Top of RECORDS SUPPLIED
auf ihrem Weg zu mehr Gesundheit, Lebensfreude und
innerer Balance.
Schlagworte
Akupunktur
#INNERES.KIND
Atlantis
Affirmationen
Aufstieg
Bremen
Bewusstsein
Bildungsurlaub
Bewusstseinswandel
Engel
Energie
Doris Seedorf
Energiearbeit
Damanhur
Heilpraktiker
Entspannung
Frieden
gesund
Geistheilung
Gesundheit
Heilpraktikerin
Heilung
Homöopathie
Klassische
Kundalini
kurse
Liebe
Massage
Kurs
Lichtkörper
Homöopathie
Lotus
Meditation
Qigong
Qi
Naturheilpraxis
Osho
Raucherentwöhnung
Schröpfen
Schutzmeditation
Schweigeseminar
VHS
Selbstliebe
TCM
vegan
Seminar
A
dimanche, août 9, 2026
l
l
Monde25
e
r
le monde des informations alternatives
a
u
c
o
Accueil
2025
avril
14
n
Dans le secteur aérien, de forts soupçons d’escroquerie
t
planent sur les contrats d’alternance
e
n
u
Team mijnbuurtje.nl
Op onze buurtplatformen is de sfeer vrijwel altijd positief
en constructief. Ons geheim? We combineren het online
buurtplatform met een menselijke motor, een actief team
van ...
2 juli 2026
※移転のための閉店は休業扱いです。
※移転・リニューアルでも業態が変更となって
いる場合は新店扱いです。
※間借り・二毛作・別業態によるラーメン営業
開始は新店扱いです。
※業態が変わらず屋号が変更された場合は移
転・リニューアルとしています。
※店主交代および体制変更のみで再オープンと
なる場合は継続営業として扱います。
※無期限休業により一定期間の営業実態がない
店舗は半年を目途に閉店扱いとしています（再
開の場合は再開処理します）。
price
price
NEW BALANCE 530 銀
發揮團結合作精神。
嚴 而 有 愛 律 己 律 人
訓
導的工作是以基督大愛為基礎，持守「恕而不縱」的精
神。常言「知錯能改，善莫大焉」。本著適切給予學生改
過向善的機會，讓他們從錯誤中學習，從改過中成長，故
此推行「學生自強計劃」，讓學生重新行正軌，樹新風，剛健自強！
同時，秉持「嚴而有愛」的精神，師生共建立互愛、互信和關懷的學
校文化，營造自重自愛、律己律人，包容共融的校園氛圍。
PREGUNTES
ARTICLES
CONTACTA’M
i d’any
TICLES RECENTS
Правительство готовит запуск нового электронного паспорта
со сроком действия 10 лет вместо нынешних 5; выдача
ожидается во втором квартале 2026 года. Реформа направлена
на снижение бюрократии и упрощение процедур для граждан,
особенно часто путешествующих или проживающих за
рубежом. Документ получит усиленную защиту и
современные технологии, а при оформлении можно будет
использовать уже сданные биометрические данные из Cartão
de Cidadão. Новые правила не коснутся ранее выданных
Bottom of RECORDS SUPPLIED
• _YOUR OBJECTIVE_:
Write out each line exactly, beginning at the one with "со сроком действия" and ending at the final line of the records above, with nothing added.

• _RESULT FOR THIS TASK_:
со сроком действия 10 лет вместо нынешних 5; выдача
ожидается во втором квартале 2026 года. Реформа направлена
на снижение бюрократии и упрощение процедур для граждан,
особенно часто путешествующих или проживающих за
рубежом. Документ получит усиленную защиту и
современные технологии, а при оформлении можно будет
использовать уже сданные биометрические данные из Cartão
de Cidadão. Новые правила не коснутся ранее выданных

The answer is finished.